El tiempo, la medida y el número
El desvarío de los filósofos que pretenden que la extensión se compone de partes se explica por la tendencia natural de los hombres a dividir la sustancia extensa. Existe la disposición espontánea a considerar la cantidad de un modo abstracto: separándola de su causa y prestando atención solamente a los efectos producidos por las cosas extensas en una sensibilidad –humana– determinada.

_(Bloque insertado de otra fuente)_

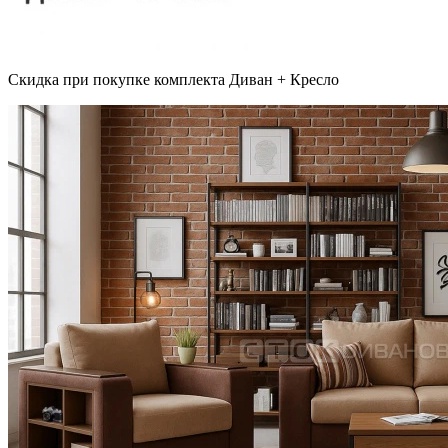
Скидка при покупке комплекта Диван + Кресло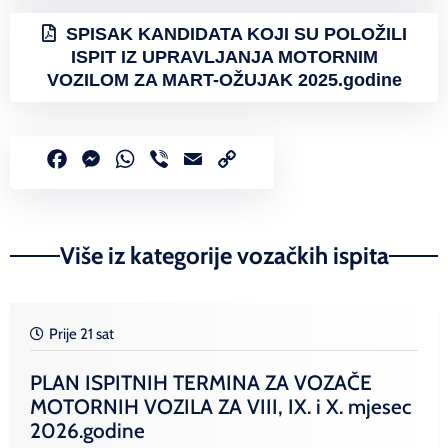
SPISAK KANDIDATA KOJI SU POLOŽILI
ISPIT IZ UPRAVLJANJA MOTORNIM
VOZILOM ZA MART-OŽUJAK 2025.godine
Facebook
Messenger
WhatsApp
Viber
Email
Copy
Link
Više iz kategorije vozačkih ispita
Prije 21 sat
PLAN ISPITNIH TERMINA ZA VOZAČE
MOTORNIH VOZILA ZA VIII, IX. i X. mjesec
2026.godine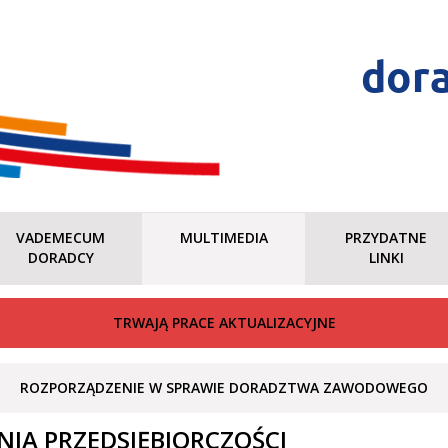
dor
VADEMECUM
MULTIMEDIA
PRZYDATNE
DORADCY
LINKI
TRWAJĄ PRACE AKTUALIZACYJNE
ROZPORZĄDZENIE W SPRAWIE DORADZTWA ZAWODOWEGO
IA PRZEDSIĘBIORCZOŚCI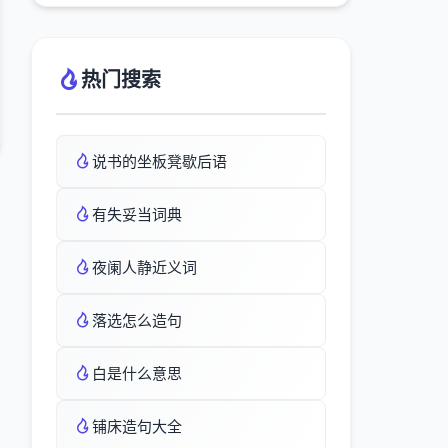
热门搜索
说书的坐板凳歇后语
有失妥当词典
夜阑人静近义词
落选怎么造句
白是什么意思
铺床造句大全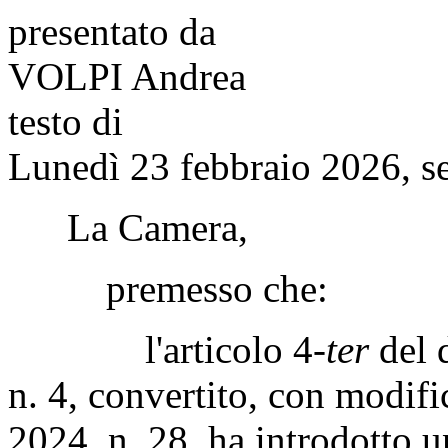
presentato da
VOLPI Andrea
testo di
Lunedì 23 febbraio 2026, s
La Camera,
premesso che:
l'articolo 4-
ter
del 
n. 4, convertito, con modifi
2024, n. 28, ha introdotto 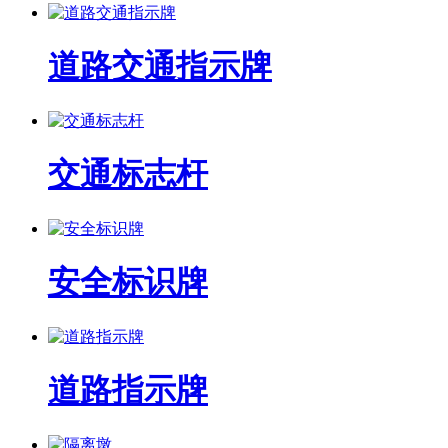
道路交通指示牌
交通标志杆
安全标识牌
道路指示牌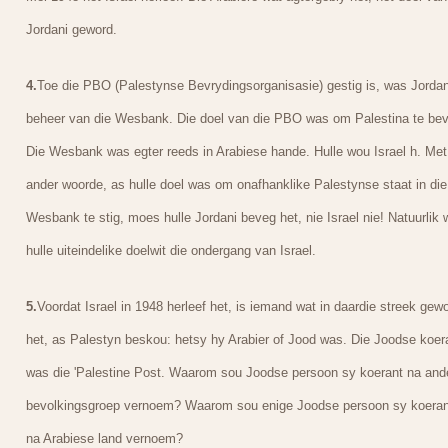
Jordani geword.
4.
Toe die PBO (Palestynse Bevrydingsorganisasie) gestig is, was Jordan
beheer van die Wesbank. Die doel van die PBO was om Palestina te bev
Die Wesbank was egter reeds in Arabiese hande. Hulle wou Israel h. Met
ander woorde, as hulle doel was om onafhanklike Palestynse staat in die
Wesbank te stig, moes hulle Jordani beveg het, nie Israel nie! Natuurlik
hulle uiteindelike doelwit die ondergang van Israel.
5.
Voordat Israel in 1948 herleef het, is iemand wat in daardie streek gew
het, as Palestyn beskou: hetsy hy Arabier of Jood was. Die Joodse koer
was die 'Palestine Post. Waarom sou Joodse persoon sy koerant na and
bevolkingsgroep vernoem? Waarom sou enige Joodse persoon sy koeran
na Arabiese land vernoem?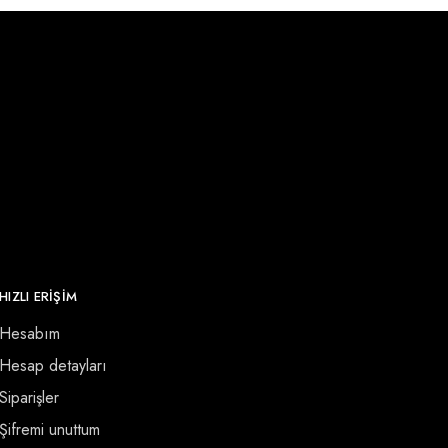
HIZLI ERİŞİM
Hesabım
Hesap detayları
Siparişler
Şifremi unuttum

De esta manera, la imaginación concibe la extensión como si fuera divisible, finita y compuesta, cuando en verdad, si se hiciera un uso apropiado del entendimiento (lo que implica concebir todas las cosas por su causa próxima o por su esencia), se comprendería que la extensión, siendo una de las formas de realidad constitutivas de la naturaleza divina, solo puede ser pensada adecuadamente al considerarla en sí, es decir, en tanto sustancia, por lo tanto, indivisible, infinita y única. Es este comportamiento corriente de la disposición imaginativa el que explica la existencia de las nociones de tiempo, medida y número, las cuales simplemente auxilian a la imaginación en la organización de percepciones, que son fragmentarias originariamente y no expresan la realidad de las cosas, para los fines de la vida práctica:
El tiempo y la medida surgen del hecho de que nosotros podemos determinar a nuestro arbitrio la duración y la cantidad, en cuanto que a ésta la concebimos aislada de la sustancia y a aquélla la separamos del modo como se deriva de las cosas eternas. El tiempo nos sirve para medir la duración, y la medida para determinar la cantidad, de suerte que podamos imaginar a ambas lo más fácilmente posible. Además, del hecho de que separamos las afecciones de la sustancia de la sustancia misma y de que las reducimos a clases, con el fin de imaginarlas lo más fácilmente posible, surge el número. Por todo lo cual se ve con claridad que la medida, el tiempo y el número no son otra cosa que simples modos de pensar o más bien de imaginar. (Spinoza 1988a 132)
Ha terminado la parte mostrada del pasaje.